Il quarto sistema per risolvere la questione di un attacco frontale a un'imboccatura sorvegliata era di sparare all'ufficiale che lo aveva proposto. Miles contava che i cetagandani si vedessero presto costretti a esaminare quella possibilità.

Il tempo trascorse. Miles agganciò una poltroncina davanti allo schermo principale e lo studiò finché le immagini cominciarono a confondergli la vista e la sua mente scivolò in una specie di trance. Poi se ne riscosse e si alzò, andando a curiosare nella strumentazione degli altri.

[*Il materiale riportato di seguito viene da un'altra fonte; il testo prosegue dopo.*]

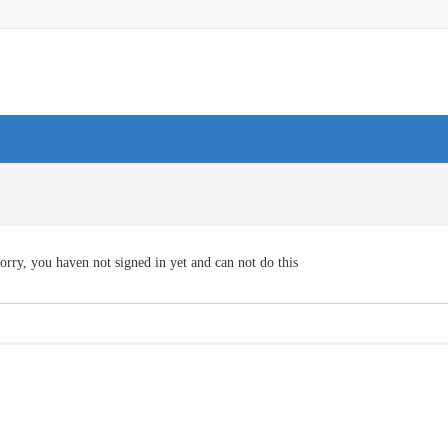
orry, you haven not signed in yet and can not do this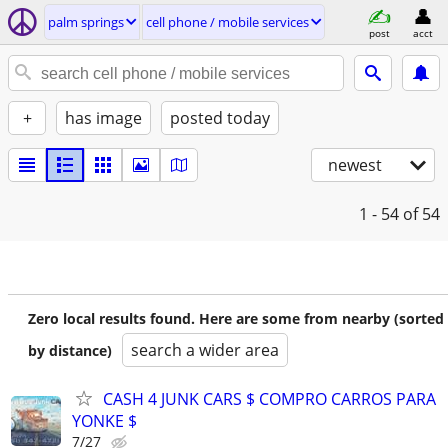
palm springs
cell phone / mobile services
post
acct
+
has image
posted today
newest
1 - 54
of 54
Zero local results found. Here are some from nearby (sorted
search a wider area
by distance)
CASH 4 JUNK CARS $ COMPRO CARROS PARA
YONKE $
7/27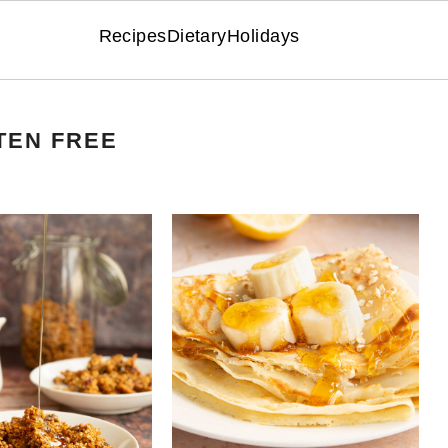
Recipes
Dietary
Holidays
TEN FREE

I cetagandani facevano manovra. L'inaspettato arrivo dei Dendarii durante quella pausa li aveva gettati in una momentanea confusione tattica; il loro attacco definitivo alle difese vervane doveva essere sostituito da un'altra azione colpisco-e-fuggi per indebolirle. Un'azione che avrebbe richiesto il suo prezzo. A quel punto non potevano celare il loro numero né i loro spostamenti. La presenza dei Dendarii poteva significare trattati, alleanze, altre riserve (chi sapeva di quale entità? Non Miles, di certo) in attesa all'altra estremità del corridoio. In lui sorse l'effimera speranza che quest'ipotesi bastasse a far desistere i cetagandani.

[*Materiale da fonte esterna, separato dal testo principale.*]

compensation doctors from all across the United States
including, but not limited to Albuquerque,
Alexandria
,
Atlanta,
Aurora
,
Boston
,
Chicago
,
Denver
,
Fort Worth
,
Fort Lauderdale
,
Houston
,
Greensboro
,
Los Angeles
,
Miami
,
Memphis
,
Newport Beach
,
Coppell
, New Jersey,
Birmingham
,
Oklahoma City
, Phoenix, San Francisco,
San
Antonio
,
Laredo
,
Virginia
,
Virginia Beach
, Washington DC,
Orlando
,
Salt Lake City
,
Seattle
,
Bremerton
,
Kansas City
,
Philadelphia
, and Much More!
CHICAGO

— No, no — sospirò Tung quando Miles gli confidò il suo ottimismo. — Ormai si sono spinti troppo avanti. Le perdite che ci sono state impediscono ai cetagandani di tornare indietro senza conseguenze, economiche e diplomatiche. Anche interne. Un Lord che rinunciasse ora, in patria troverebbe la corte marziale. Continueranno anche se dovessero perdere l'ultima speranza, mentre chi ha organizzato l'invasione cercherà fino in fondo di salvarsi il collo con i soliti espedienti: falsificare l'entità delle perdite, gonfiare il valore degli obiettivi raggiunti, e tacere agli uomini la situazione reale per poterli mandare al massacro pieni di entusiasmo patriottico.

— Questo è vile cinismo.

— Questo è il sistema, ragazzo, e non solo fra i cetagandani. È uno dei difetti delle aristocrazie militariste. Inoltre, purtroppo — Tung ebbe un sogghigno, — contro di noi potrebbe funzionare. Un fatto che cercheremo di tenere nascosto finché possibile.